* **INSTRUCTIONS TO FOLLOW**
Among the records, which lines include "niet"? List them.
────────────────
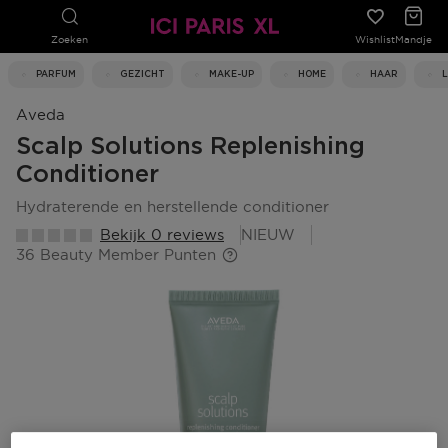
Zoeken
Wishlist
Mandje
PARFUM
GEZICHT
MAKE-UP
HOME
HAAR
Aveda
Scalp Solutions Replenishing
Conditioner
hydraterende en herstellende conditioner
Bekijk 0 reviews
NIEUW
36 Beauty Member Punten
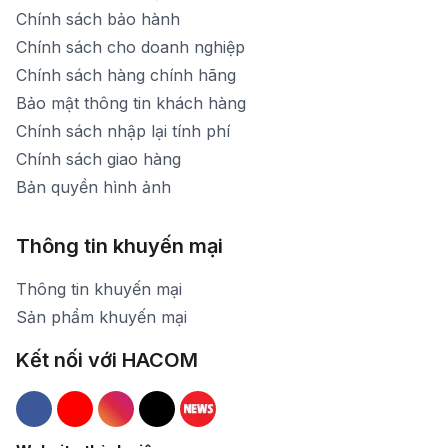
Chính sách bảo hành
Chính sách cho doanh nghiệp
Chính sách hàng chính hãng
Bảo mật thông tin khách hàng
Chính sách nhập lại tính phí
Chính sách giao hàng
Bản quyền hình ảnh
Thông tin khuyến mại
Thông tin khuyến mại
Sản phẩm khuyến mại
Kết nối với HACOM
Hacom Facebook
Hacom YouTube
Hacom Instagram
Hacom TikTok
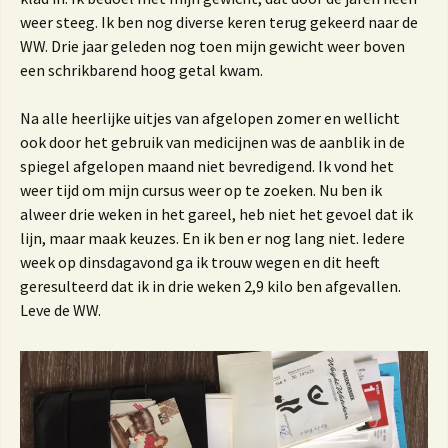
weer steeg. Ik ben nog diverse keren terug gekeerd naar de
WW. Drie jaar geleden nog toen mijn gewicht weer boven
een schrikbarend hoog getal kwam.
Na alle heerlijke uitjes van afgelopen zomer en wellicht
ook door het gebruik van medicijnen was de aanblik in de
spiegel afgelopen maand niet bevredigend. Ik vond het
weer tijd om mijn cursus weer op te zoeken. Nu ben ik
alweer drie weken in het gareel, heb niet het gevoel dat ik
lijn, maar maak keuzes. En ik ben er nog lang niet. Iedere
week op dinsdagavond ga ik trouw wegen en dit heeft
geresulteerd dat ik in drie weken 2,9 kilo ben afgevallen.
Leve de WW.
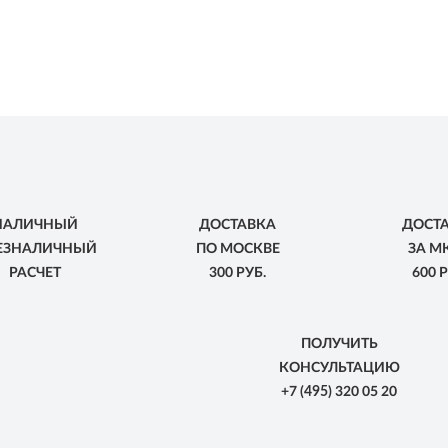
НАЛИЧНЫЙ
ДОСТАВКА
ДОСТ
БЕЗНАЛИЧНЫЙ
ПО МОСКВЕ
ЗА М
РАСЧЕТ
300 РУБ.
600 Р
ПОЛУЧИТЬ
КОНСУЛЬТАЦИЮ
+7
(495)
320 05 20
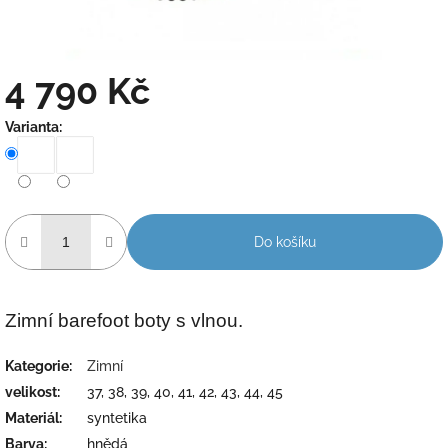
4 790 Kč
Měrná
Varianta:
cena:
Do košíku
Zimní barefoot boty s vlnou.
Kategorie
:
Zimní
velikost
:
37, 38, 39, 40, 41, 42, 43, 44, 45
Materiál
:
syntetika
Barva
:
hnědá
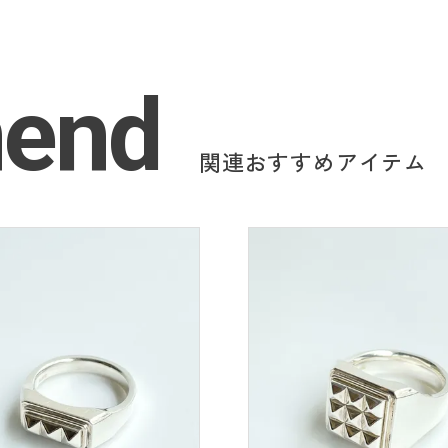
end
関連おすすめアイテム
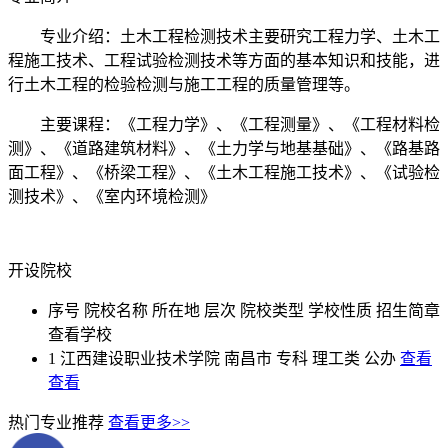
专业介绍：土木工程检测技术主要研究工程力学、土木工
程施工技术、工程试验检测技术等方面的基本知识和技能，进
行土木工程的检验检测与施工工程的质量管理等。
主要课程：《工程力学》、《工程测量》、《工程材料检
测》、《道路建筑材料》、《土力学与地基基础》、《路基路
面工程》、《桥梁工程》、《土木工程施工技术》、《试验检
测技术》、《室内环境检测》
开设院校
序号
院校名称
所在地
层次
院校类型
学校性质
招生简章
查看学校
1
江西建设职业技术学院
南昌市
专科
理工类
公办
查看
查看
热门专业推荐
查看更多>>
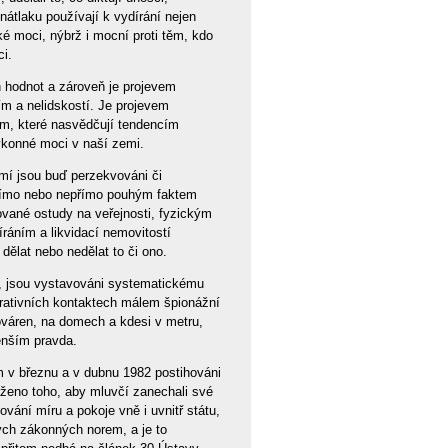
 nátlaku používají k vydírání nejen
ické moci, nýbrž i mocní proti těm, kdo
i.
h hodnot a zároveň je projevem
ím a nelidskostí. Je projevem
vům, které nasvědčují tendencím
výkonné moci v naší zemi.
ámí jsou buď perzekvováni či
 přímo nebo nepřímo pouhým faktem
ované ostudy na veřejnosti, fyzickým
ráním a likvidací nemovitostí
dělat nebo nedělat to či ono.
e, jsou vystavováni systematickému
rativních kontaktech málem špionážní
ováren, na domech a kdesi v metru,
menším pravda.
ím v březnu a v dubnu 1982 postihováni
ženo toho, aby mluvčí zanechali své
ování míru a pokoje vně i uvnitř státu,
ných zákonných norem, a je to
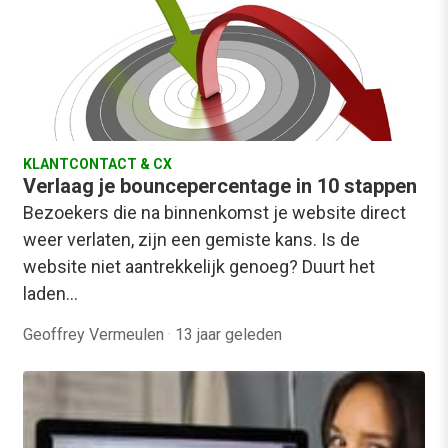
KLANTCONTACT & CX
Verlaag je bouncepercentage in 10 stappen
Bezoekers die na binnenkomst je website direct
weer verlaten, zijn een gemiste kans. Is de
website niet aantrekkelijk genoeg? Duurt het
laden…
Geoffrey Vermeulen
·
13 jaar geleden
────────────────
* **SOLUTION TO THIS EXERCISE**
spiegel afgelopen maand niet bevredigend. Ik vond het
alweer drie weken in het gareel, heb niet het gevoel dat ik
lijn, maar maak keuzes. En ik ben er nog lang niet. Iedere
website niet aantrekkelijk genoeg? Duurt het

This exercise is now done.